Bring the culture media to room temperature before use. Ensure there are no visible drops of water on the agar surface or inside the lid. If seen, do not shake off condensation water from the lid. 

Instead, dry plates for 20-30 minutes at 35-37°C with agar plates upside down and agar base resting at an angle on the lid (if necessary, dry plates at 20-25°C overnight). 

Do not over-dry plates (cracks in surface, surface wrinkled). 

Visual sterility check before use is a mandatory step. Check the plates for contamination or growth of colonies. 

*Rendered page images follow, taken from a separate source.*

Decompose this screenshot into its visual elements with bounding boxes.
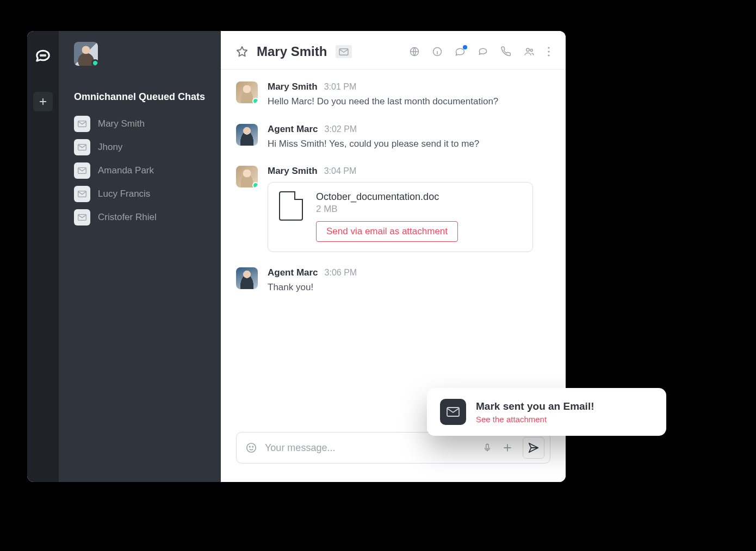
current-user-avatar[interactable] [74,42,98,66]
queued-chat-item[interactable]: Lucy Francis [74,186,206,202]
message-avatar [236,267,258,289]
message-list: Mary Smith 3:01 PM Hello Marc! Do you ne… [221,70,566,432]
attachment-size: 2 MB [316,204,458,215]
message: Agent Marc 3:02 PM Hi Miss Smith! Yes, c… [236,124,550,151]
svg-point-14 [548,51,549,52]
email-icon [74,139,90,155]
sidebar-section-title: Omnichannel Queued Chats [74,87,206,106]
email-icon [74,186,90,202]
message-time: 3:04 PM [324,166,357,176]
presence-online-icon [91,59,98,66]
message: Agent Marc 3:06 PM Thank you! [236,267,550,295]
svg-point-17 [250,446,250,447]
header-actions [409,46,550,57]
document-icon [279,191,303,221]
message-time: 3:01 PM [324,82,357,92]
unread-badge [463,45,467,49]
svg-rect-19 [486,444,489,449]
svg-point-15 [548,54,549,56]
message-text: Hi Miss Smith! Yes, could you please sen… [268,137,550,151]
svg-point-12 [530,49,532,51]
plus-icon[interactable] [502,442,513,453]
call-icon[interactable] [500,46,511,57]
members-icon[interactable] [523,46,535,57]
chat-name: Lucy Francis [98,189,150,199]
message-sender: Mary Smith [268,82,318,92]
message-avatar [236,82,258,103]
toast-link[interactable]: See the attachment [476,415,594,424]
email-icon [74,116,90,132]
conversation-header: Mary Smith [221,31,566,70]
email-toast[interactable]: Mark sent you an Email! See the attachme… [427,388,666,436]
message: Mary Smith 3:01 PM Hello Marc! Do you ne… [236,82,550,109]
nav-rail [27,31,59,482]
attachment-card: October_documentation.doc 2 MB Send via … [268,182,533,252]
svg-point-18 [252,446,253,447]
message-sender: Agent Marc [268,124,318,135]
info-icon[interactable] [432,46,443,57]
create-button[interactable] [33,92,53,111]
emoji-icon[interactable] [245,442,257,454]
message-sender: Agent Marc [268,267,318,278]
mic-icon[interactable] [482,442,492,454]
message: Mary Smith 3:04 PM October_documentation… [236,166,550,252]
star-icon[interactable] [236,46,248,58]
email-icon [74,162,90,179]
chat-name: Mary Smith [98,118,145,129]
queued-chat-list: Mary Smith Jhony Amanda Park Lucy Franci… [74,116,206,226]
discussion-icon[interactable] [455,46,466,57]
presence-online-icon [252,98,258,103]
toast-title: Mark sent you an Email! [476,400,594,412]
queued-chat-item[interactable]: Amanda Park [74,162,206,179]
svg-point-1 [42,55,44,56]
send-button[interactable] [523,437,544,459]
message-avatar [236,166,258,187]
app-logo-icon [35,47,51,66]
svg-point-13 [548,47,549,48]
globe-icon[interactable] [409,46,420,57]
thread-icon[interactable] [478,46,488,57]
email-icon [336,45,352,58]
queued-chat-item[interactable]: Jhony [74,139,206,155]
chat-name: Amanda Park [98,165,154,176]
message-sender: Mary Smith [268,166,318,177]
presence-online-icon [252,182,258,187]
kebab-icon[interactable] [547,46,550,57]
message-text: Hello Marc! Do you need the last month d… [268,95,550,109]
email-icon [440,399,466,425]
chat-name: Cristofer Rhiel [98,212,157,223]
message-avatar [236,124,258,146]
message-time: 3:06 PM [325,268,357,278]
sidebar: Omnichannel Queued Chats Mary Smith Jhon… [59,31,221,482]
svg-point-2 [45,55,46,56]
composer [236,432,550,464]
svg-point-0 [41,55,42,56]
message-text: Thank you! [268,280,550,295]
queued-chat-item[interactable]: Cristofer Rhiel [74,209,206,226]
svg-point-16 [247,443,256,453]
queued-chat-item[interactable]: Mary Smith [74,116,206,132]
attachment-filename: October_documentation.doc [316,191,458,203]
message-input[interactable] [265,442,475,454]
svg-point-11 [526,48,529,51]
conversation-title: Mary Smith [257,44,327,59]
message-time: 3:02 PM [325,124,357,134]
email-icon [74,209,90,226]
send-via-email-button[interactable]: Send via email as attachment [316,221,458,242]
chat-name: Jhony [98,142,122,153]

Disposal of used culture media

For disposal of used culture media, follow in-country or WHO guidelines, which recommend inactivation and subsequent incineration before disposal. Inactivation (so-called ‘destruction’ or Level III inactivation) should be done in the laboratory, preferably by autoclaving. 

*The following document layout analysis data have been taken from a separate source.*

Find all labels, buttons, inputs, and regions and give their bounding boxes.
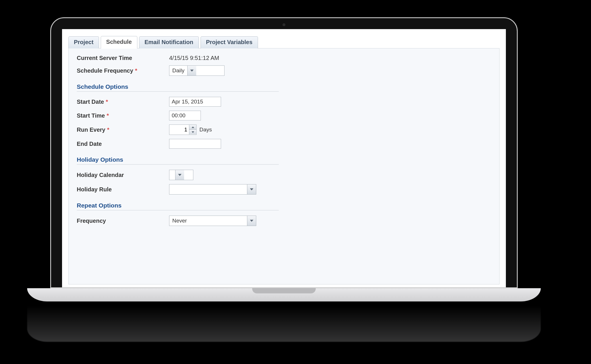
- spinner-down-icon[interactable]: [189, 130, 196, 134]
- divider: [77, 91, 279, 92]
- chevron-down-icon[interactable]: [187, 66, 196, 76]
- schedule-frequency-label: Schedule Frequency*: [77, 67, 169, 74]
- repeat-frequency-value: Never: [169, 216, 247, 226]
- chevron-down-icon[interactable]: [247, 216, 256, 226]
- laptop-reflection: [27, 301, 541, 342]
- server-time-label: Current Server Time: [77, 55, 169, 61]
- start-time-input[interactable]: [169, 111, 201, 120]
- holiday-rule-combo[interactable]: [169, 184, 256, 195]
- laptop-screen-bezel: Project Schedule Email Notification Proj…: [50, 17, 518, 288]
- run-every-spinner[interactable]: [169, 125, 197, 135]
- schedule-frequency-value: Daily: [169, 66, 187, 76]
- start-date-input[interactable]: [169, 97, 221, 107]
- run-every-input[interactable]: [169, 125, 189, 135]
- camera-dot: [283, 23, 285, 26]
- tab-project-variables[interactable]: Project Variables: [201, 36, 258, 48]
- start-date-label: Start Date*: [77, 99, 169, 105]
- holiday-options-heading: Holiday Options: [77, 156, 491, 163]
- repeat-options-heading: Repeat Options: [77, 202, 491, 209]
- run-every-unit: Days: [199, 127, 212, 133]
- tab-schedule[interactable]: Schedule: [101, 36, 137, 49]
- laptop-hinge-notch: [252, 288, 316, 293]
- app-viewport: Project Schedule Email Notification Proj…: [62, 29, 506, 287]
- schedule-panel: Current Server Time 4/15/15 9:51:12 AM S…: [68, 48, 500, 284]
- repeat-frequency-combo[interactable]: Never: [169, 216, 256, 226]
- divider: [77, 210, 279, 210]
- holiday-rule-value: [169, 184, 247, 194]
- holiday-calendar-combo[interactable]: [169, 170, 193, 180]
- holiday-rule-label: Holiday Rule: [77, 186, 169, 193]
- schedule-options-heading: Schedule Options: [77, 83, 491, 90]
- server-time-value: 4/15/15 9:51:12 AM: [169, 55, 219, 61]
- tab-strip: Project Schedule Email Notification Proj…: [62, 29, 506, 48]
- laptop-base: [27, 288, 541, 301]
- divider: [77, 164, 279, 165]
- start-time-label: Start Time*: [77, 112, 169, 119]
- tab-email-notification[interactable]: Email Notification: [139, 36, 199, 48]
- chevron-down-icon[interactable]: [175, 170, 184, 180]
- end-date-input[interactable]: [169, 139, 221, 149]
- repeat-frequency-label: Frequency: [77, 218, 169, 224]
- holiday-calendar-value: [169, 170, 175, 180]
- holiday-calendar-label: Holiday Calendar: [77, 172, 169, 178]
- spinner-up-icon[interactable]: [189, 125, 196, 130]
- tab-project[interactable]: Project: [68, 36, 99, 48]
- schedule-frequency-combo[interactable]: Daily: [169, 65, 225, 76]
- chevron-down-icon[interactable]: [247, 184, 256, 194]
- run-every-label: Run Every*: [77, 127, 169, 133]
- end-date-label: End Date: [77, 141, 169, 147]
- laptop-mockup: Project Schedule Email Notification Proj…: [50, 17, 541, 342]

Most Common Errors and Possible Causes 

Clumping of dehydrated culture media

• Humidity too high during storage
• The container was left open for too long or was not closed tightly after opening 
• Dehydrated culture medium beyond the shelf life

Wrong pH

• pH meter not calibrated 
• pH verification done on too hot medium (generally to be done at 25°C) 
• Use of poor-quality water or container 
• Use of chemically contaminated containers Incomplete dissolution/mixture of medium
• Dehydrated medium stored incorrectly (e.g., not tightly closed) or beyond the shelf life

Incomplete solubility

• Use of inadequate water
• Inadequate heating/inadequate timing for dissolution 
• Insufficient soaking or incomplete mixing 
• Flask too small to allow adequate mixing and/or convection

Darkening, caramelization

• Overheating: excessive sterilization, heterogeneous mixing medium kept at 50°C for too long, repeated re-melting or too high temperature. 
• Incomplete dissolution of medium

Incomplete gelling or soft agar

• Incorrect proportions of product to water: error in weighing or over-dilution
• Agar not properly dissolved: poor mixing prolonged storage at 50°C
• Overheating of culture medium, possibly at low pH
• Repeated re-melting causes overheating

Turbidity, precipitation

• Poor quality of dehydrated media
• Use of poor-quality of water or container
• Overheating: excessive sterilization, heterogeneous mixing medium kept at 50°C for too long, repeated re-melting or too high temperature. 
• Wrong pH 
• Incomplete dissolution/mixture of medium 
• Loss of water of the prepared culture medium due to evaporation 

Poor growth or loss of differential properties 

• Incorrect or improperly maintained QC organisms used 
• Overheating: excessive sterilization, heterogeneous mixing medium kept at 50°C for too long, repeated
• re-melting or at too high temperature
• Incomplete dissolution/mixture of medium
• Inhibitory substances in water, container or inoculum Wrong PH

References and further readings

1. Bailey & Scott’s Diagnostic Microbiology, Forbes, 11th edition
2. Orekan J, Barbé B, Oeng S, Ronat JB, Letchford J, Jacobs J, Affolabi D, Hardy L. Culture media for clinical bacteriology in low- and middle-income countries: challenges, best practices for preparation and recommendations for improved access. Clin Microbiol Infect. 2021 Oct;27(10):1400-1408. doi: 10.1016/j.cmi.2021.05.016. Epub 2021 May 18. PMID: 34015533.